This is not to say Kubernetes is an operating system that’s scaled up. The OS still plays the role of marshaling the execution of each program. And in a containerized environment (at least, its native environment as it was originally designed) each container’s host is not the hypervisor, as it is with vSphere or KVM, but rather the OS.
In one respect, though, what an operating system is to a single computer, an orchestrator is to a cluster of servers: It oversees the execution of software in a system whose infrastructure resources — its processing power, memory, storage, and networking facilities — have all been merged. Kubernetes settled the matter of which orchestrator the data center would prefer, in an extremely brief period, like the allied troops who liberated Kuwait. Like Operation Desert Shield, Kubernetes had a simple strategy that was swiftly executed.
WHERE DOES ALL THE SOFTWARE GO?
In the modern data center, software does not need to be “installed” on a computer. Rather, it’s more like a book that’s borrowed from a library, only one that is capable of publishing the book before it’s loaned out. In the containerization realm, this library is called a registry. Open-source packages loaned from a registry come in fully assembled containers. The act of making an application or service available via a registry for introduction into a Kubernetes-managed environment is called deployment.

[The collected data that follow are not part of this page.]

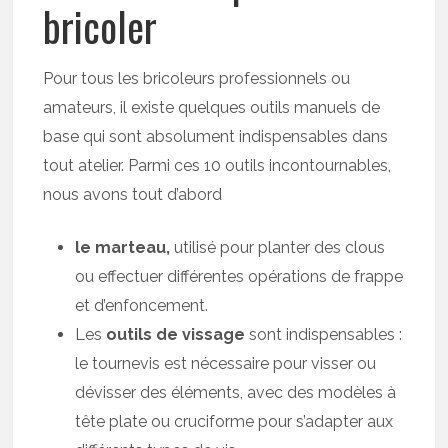
bricoler
Pour tous les bricoleurs professionnels ou
amateurs, il existe quelques outils manuels de
base qui sont absolument indispensables dans
tout atelier. Parmi ces 10 outils incontournables,
nous avons tout d’abord
le marteau,
utilisé pour planter des clous
ou effectuer différentes opérations de frappe
et d’enfoncement.
Les
outils de vissage
sont indispensables :
le tournevis est nécessaire pour visser ou
dévisser des éléments, avec des modèles à
tête plate ou cruciforme pour s’adapter aux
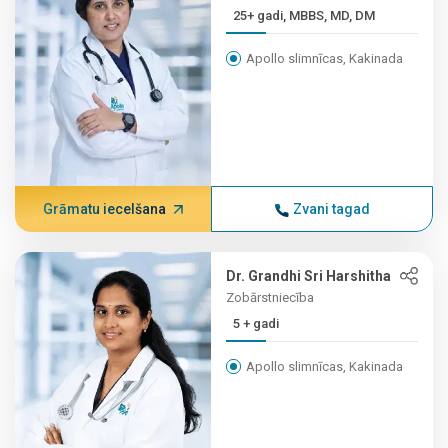
25+ gadi, MBBS, MD, DM
Apollo slimnīcas, Kakinada
Grāmatu iecelšana
Zvani tagad
Dr. Grandhi Sri Harshitha
Zobārstniecība
5 + gadi
Apollo slimnīcas, Kakinada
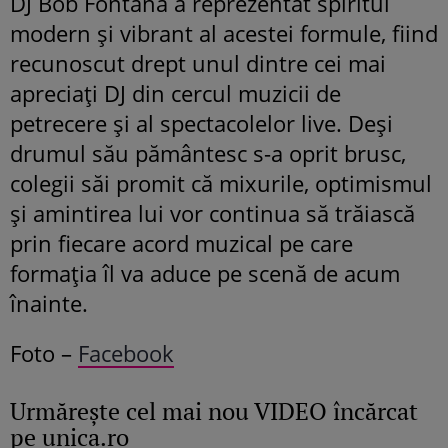
DJ Bob Fontana a reprezentat spiritul
modern și vibrant al acestei formule, fiind
recunoscut drept unul dintre cei mai
apreciați DJ din cercul muzicii de
petrecere și al spectacolelor live. Deși
drumul său pământesc s-a oprit brusc,
colegii săi promit că mixurile, optimismul
și amintirea lui vor continua să trăiască
prin fiecare acord muzical pe care
formația îl va aduce pe scenă de acum
înainte.
Foto –
Facebook
Urmăreşte cel mai nou VIDEO încărcat
pe unica.ro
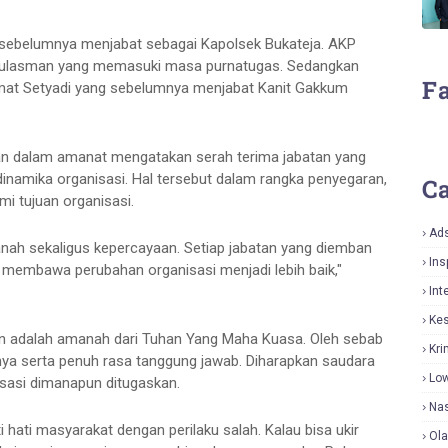
 sebelumnya menjabat sebagai Kapolsek Bukateja. AKP
Sulasman yang memasuki masa purnatugas. Sedangkan
F
ohmat Setyadi yang sebelumnya menjabat Kanit Gakkum
an dalam amanat mengatakan serah terima jabatan yang
inamika organisasi. Hal tersebut dalam rangka penyegaran,
Ca
i tujuan organisasi.
Ad
nah sekaligus kepercayaan. Setiap jabatan yang diemban
Ins
 membawa perubahan organisasi menjadi lebih baik,"
Int
Ke
n adalah amanah dari Tuhan Yang Maha Kuasa. Oleh sebab
Kri
knya serta penuh rasa tanggung jawab. Diharapkan saudara
Lo
isasi dimanapun ditugaskan.
Nas
hati masyarakat dengan perilaku salah. Kalau bisa ukir
Ol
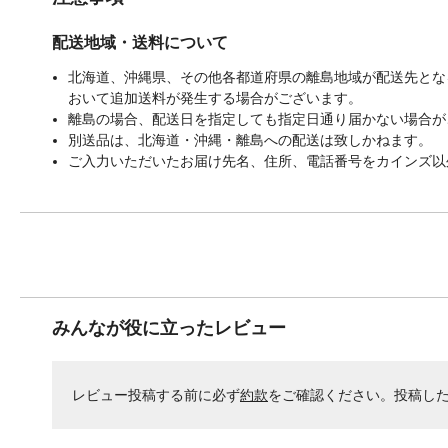
配送地域・送料について
北海道、沖縄県、その他各都道府県の離島地域が配送先となる
おいて追加送料が発生する場合がございます。
離島の場合、配送日を指定しても指定日通り届かない場合が
別送品は、北海道・沖縄・離島への配送は致しかねます。
ご入力いただいたお届け先名、住所、電話番号をカインズ以
みんなが役に立ったレビュー
レビュー投稿する前に必ず
約款
をご確認ください。投稿し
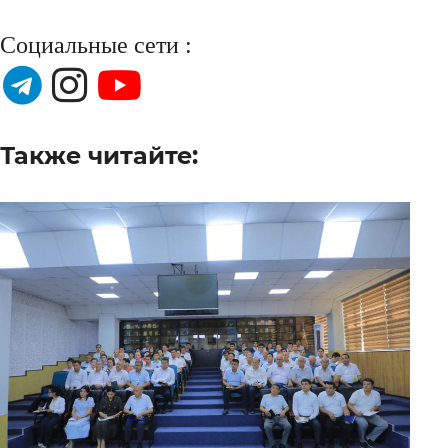
Социальные сети :
Также читайте:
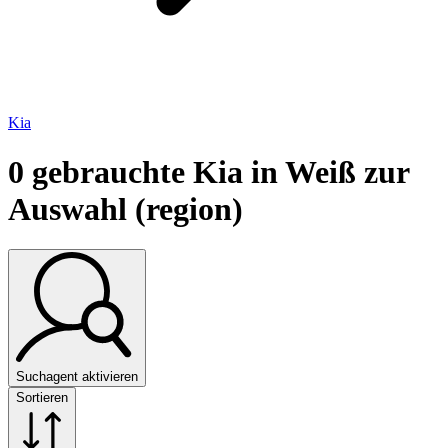
Kia
0
gebrauchte Kia in Weiß zur
Auswahl (region)
Suchagent aktivieren
Sortieren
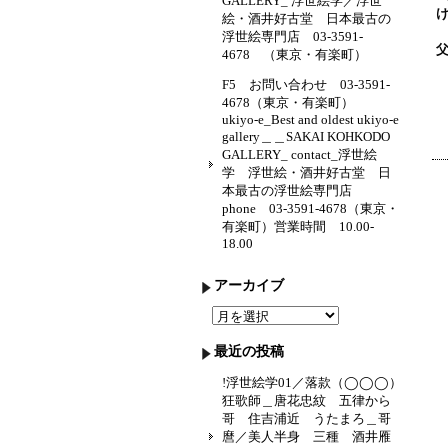
GALLERY_ 浮世絵学／浮世
絵・酒井好古堂 日本最古の
浮世絵専門店 03-3591-
4678 （東京・有楽町）
F5 お問い合わせ 03-3591-
4678（東京・有楽町）
ukiyo-e_Best and oldest ukiyo-e
gallery＿＿SAKAI KOHKODO
GALLERY_ contact_浮世絵
学 浮世絵・酒井好古堂 日
本最古の浮世絵専門店
phone 03-3591-4678（東京・
有楽町）営業時間 10.00-
18.00
アーカイブ
ア
ー
カ
最近の投稿
イ
ブ
!浮世絵学01／落款（◯◯◯）
狂歌師＿唐花忠紋 五律から
哥 住吉浦近 うたまろ＿哥
麿／美人半身 三種 酒井雁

So when we talk about “deploying workloads,” we’re referring to the act of preparing software for delivery to a server cluster, where it is managed and orchestrated.
Kubernetes is built to retrieve workload packages from registries, queue them for deployment in the system, manage their distribution among the clusters they oversee and govern their access to resources made available through these clusters.
WHY IS CONTAINERIZATION SO IMPORTANT IF IT CAN HAVE SUCH A LOUSY NAME?
Containerization is the trend officially started by Docker Inc., then propelled into warp speed by Google, and now joined by most everyone else in the platform space, including Microsoft and VMware. It was an esoteric aspect of data center management, we were told four years ago, that would go unnoticed by the everyday user. Yet every viewer of Netflix and Amazon Prime, and every user of Alexa and Siri, has felt this impact first-hand, even if she wasn’t capable of identifying its source. Shifting the focus of data center management from machines to workloads revolutionized the way applications and services are delivered.
Rather than “containerization,” which sounds like a way to industrialize a Tupperware party, it could be called “the workload revolution.” Networks are now being routed towards functions rather than towards machines. It’s difficult to see the importance of this idea in practice without a sufficient, real-world analogy: How many telephone numbers do you recall off the top of your head? Are there greater or fewer patterns of digits in your mind, now that smartphones have contact lists and can respond to your voice?
WHAT’S ALL THIS “WORKLOAD” BUSINESS?
A program that runs on a computer is still “software,” invoking the term that NASA engineers originally coined during the Apollo era as a pun. And an application is still a program designed to be operated by multiple users and referred to by name.
By comparison, a “workload” is a bit fuzzier. It’s composed of one or more pieces of software. It may use a database, though it could be the same database that other workloads are using. It may be comprised of more than one package in a registry, assembled on the fly and sharing functionality within a cluster. But it typically has one principal purpose and is capable of operating as one cohesive unit, even if it has any number of composite parts.
Software developers typically don’t sit down to their desk and compose workloads. They still write programs. But in the process of deploying containers assembled around those programs, the instructions given to an orchestrator such as Kubernetes end up declaring the working parameters of an active workload. So in the act of deployment, the software becomes a workload. Its effects on the resource consumption of a data center can be measured and mitigated, just like the effects of a workload in the everyday realm of people and things, can be measured and mitigated for employees.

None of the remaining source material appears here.